Vorrang der Nachhaltigkeit

Die Agenda 2030 und ihre 17 Ziele zur nachhaltigen Entwicklung

New York, September 2015: Im Zuge einer Generalversammlung der Vereinten Nationen wurde eine Resolution verabschiedet, welche sich nichts Geringeres zum Ziele setzt, als weltweit ein ökologisches, soziales und ökonomisches Gleichgewicht zu etablieren. Damit ein so komplexes Vorhaben erreicht werden kann, einigten sich alle 193 Mitgliedstaaten der UNO auf die Implementierung von 17 Zielen (Sustainable Development Goals – SDGs) sowie ihren 163 Unterzielen (Targets).

Die SDGs knüpfen an die Millennium Development Goals (MDGs von 2000-2015) an. Was ist nun so besonders an den SDGs? Besteht nicht die Gefahr, dass die Agenda ein weiterer Papiertiger ist? Kritik an der Welt gäbe es ja bereits genug, es braucht jedoch konkrete Lösungen, und auch aufgrund der Klimakrise geraten wir zunehmend unter Zeitdruck.

Der Agenda 2030, wie der Name bereits verrät, ist ein zeitlicher Rahmen vorgegeben, um Aufschiebungen zu verhindern. Außerdem wurden die Ziele möglichst genau definiert, um Missverständnisse und Kontrolle zu gewährleisten.

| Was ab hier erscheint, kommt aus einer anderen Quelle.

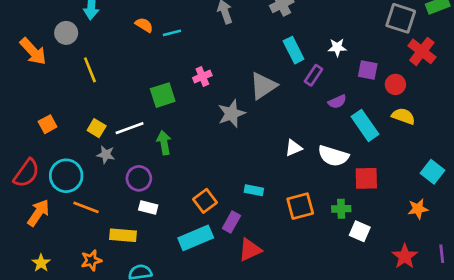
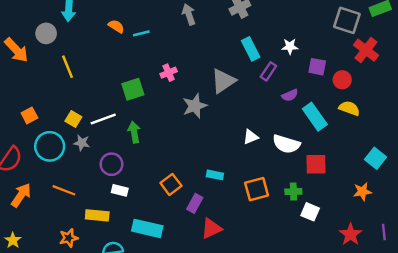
cyan circle: (66, 176) -> (50, 146), moved
cyan rectangle: (196, 238) -> (147, 228), moved, turned 36
yellow star: (41, 263) -> (13, 240), moved

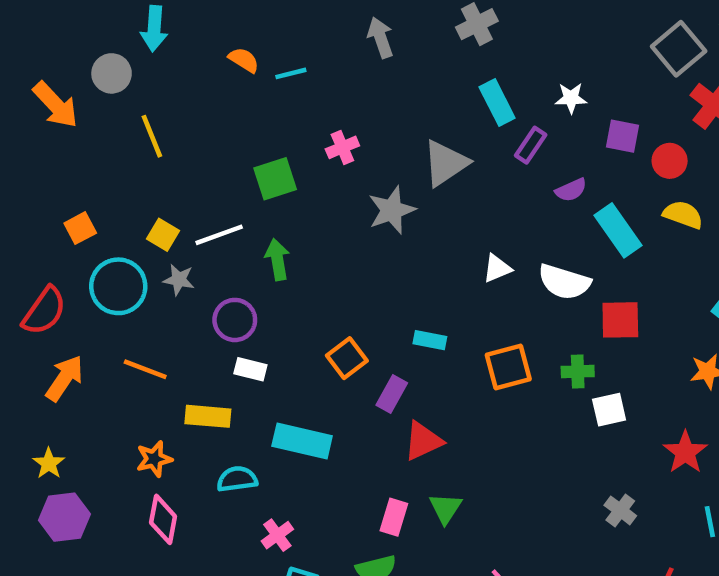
gray square: (347, 20) -> (679, 49), turned 32
white square: (310, 212) -> (609, 410), turned -36

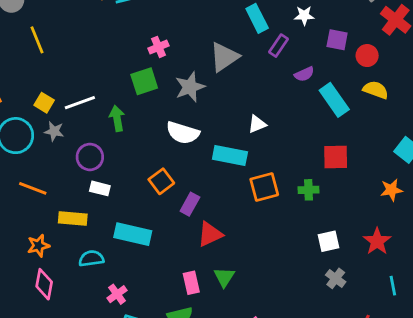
green square: (275, 179) -> (144, 81), moved
white semicircle: (564, 282) -> (183, 133), moved
cyan rectangle: (430, 340) -> (230, 156), moved, size x1.6
white square: (609, 410) -> (329, 241), moved
pink rectangle: (394, 517) -> (191, 283), turned -30

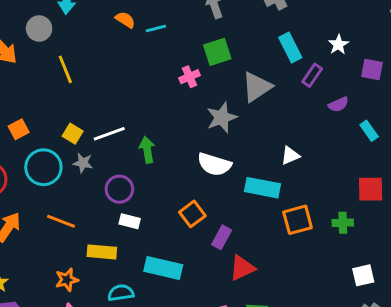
white star: (304, 16) -> (338, 45), turned -30
green square: (144, 81) -> (217, 52), moved
cyan rectangle: (334, 100) -> (369, 131), size x0.6

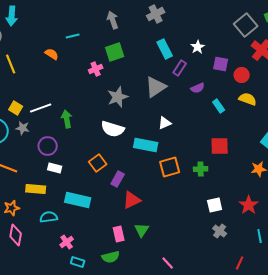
orange semicircle: (125, 20) -> (52, 54), moved
gray triangle: (257, 87) -> (156, 87), moved

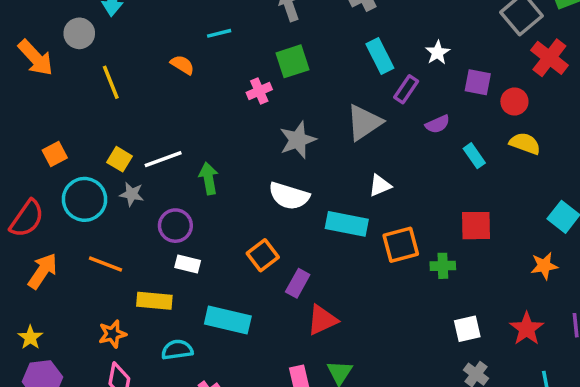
orange square: (170, 167) -> (401, 245), moved

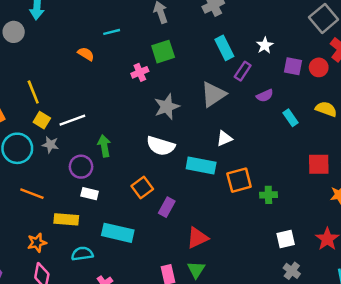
yellow line: (111, 82) -> (33, 92), moved
red circle: (514, 101) -> (319, 67), moved
green arrow: (209, 178) -> (104, 146), moved
red square: (476, 226) -> (319, 164), moved
red triangle: (322, 320) -> (197, 238), moved

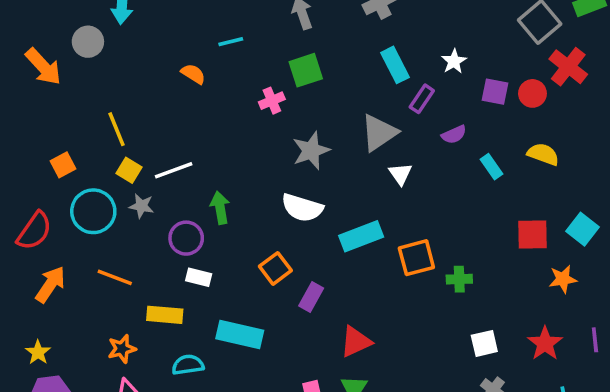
white triangle: (224, 139) -> (400, 174), moved, turned -42
cyan rectangle: (201, 165) -> (361, 236), turned -32

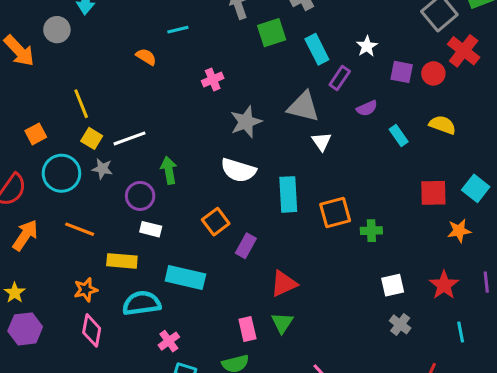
green square: (306, 70) -> (272, 33), moved
gray triangle: (379, 133) -> (303, 107), turned 48
cyan rectangle: (361, 236) -> (288, 194), turned -72
cyan semicircle: (188, 365) -> (142, 303), size x1.4

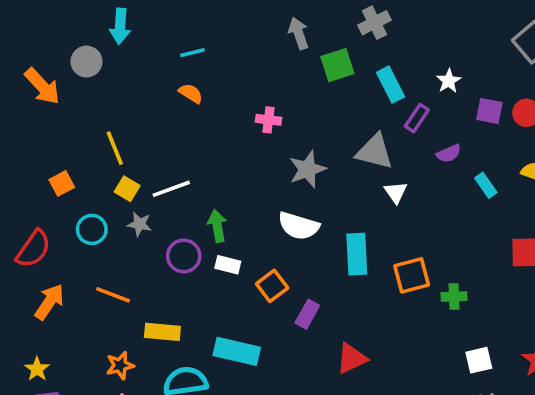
cyan line: (178, 30) -> (193, 53), moved
pink cross: (213, 80) -> (268, 120), turned 30
cyan circle: (61, 173) -> (92, 229), size x0.7
white rectangle: (151, 229) -> (228, 265), moved

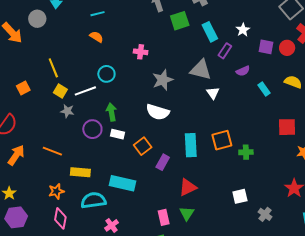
cyan circle: (92, 229) -> (106, 74), moved
cyan rectangle: (357, 254) -> (191, 145), moved
white square: (479, 360) -> (240, 196), moved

Die SDG sind für alle Länder der Welt anwendbar, das heißt alle  Mitgliedsländer haben sich dazu verpflichtet an der Umsetzung der Ziele zu arbeiten. Entwicklung wird von nun an als eine gesamtstaatliche und gesamtgesellschaftliche Aufgabe gesehen und nicht nur als die Aufgabe von Entwicklungsländern. Es gibt keine Toleranz bei Hunger und Armut, diese soll völlig eliminiert werden (bei den MDGs war das Ziel, den Hunger und extreme Armut um die Hälfte zu reduzieren). Die neuen Ziele enthalten außerdem eine Reihe ökologischer Ziele die Wasser, Meere, Ökosysteme, Energie, Klimaschutz sowie nachhaltige Konsum- und Produktionsweisen, wodurch die Kritik am begrenzten Fokus der MDGs zum Thema Klimaschutz entkräftet werden konnte.

Teilhabende Staaten, wie auch Österreich, sind dazu aufgefordert, ihre Fortschritte zu dokumentieren. Aufgrund der heterogenen Rahmenbedingungen, sowie der Fülle an „Baustellen“ bleibt es uns nicht erspart, an Lösungen selbst mitzuarbeiten und sie mitzugestalten. Denn die SDGs richten sich nicht nur an Regierungen, sondern auch an die Zivilgesellschaft sowie Wirtschaftstreibende.

Doch nur die Forderung nach Einführung politischer Rahmenbedingungen schafft genauso wenig Umdenken, wie aufkommendes „Greenwashing“, welches seit einigen Jahren als Marketing Strategie verwendet wird. Es braucht langfristige und nachhaltige Lösungen, ein flächendeckendes Engagement aller Stakeholder sowie deren vereintes Know-How, um tatsächlich und zeitgerecht nachhaltige Entwicklung umzusetzen. 

Es geht nicht darum, Innovation zu hemmen, oder in Zukunft bei materiellen Gütern radikal zu verzichten, sondern unsere Versorgungsweisen neu zu überdenken:

Die Folgen der SARS-Cov2 Krise, zeigen uns wie zerbrechlich unsere aktuelle Lebensweise ist.  Die versorgungstechnische Abhängigkeit anderer Staaten wurden uns im Beispiel mangelnder Schutzausrüstung für Seuchenbekämpfung, verdeutlicht.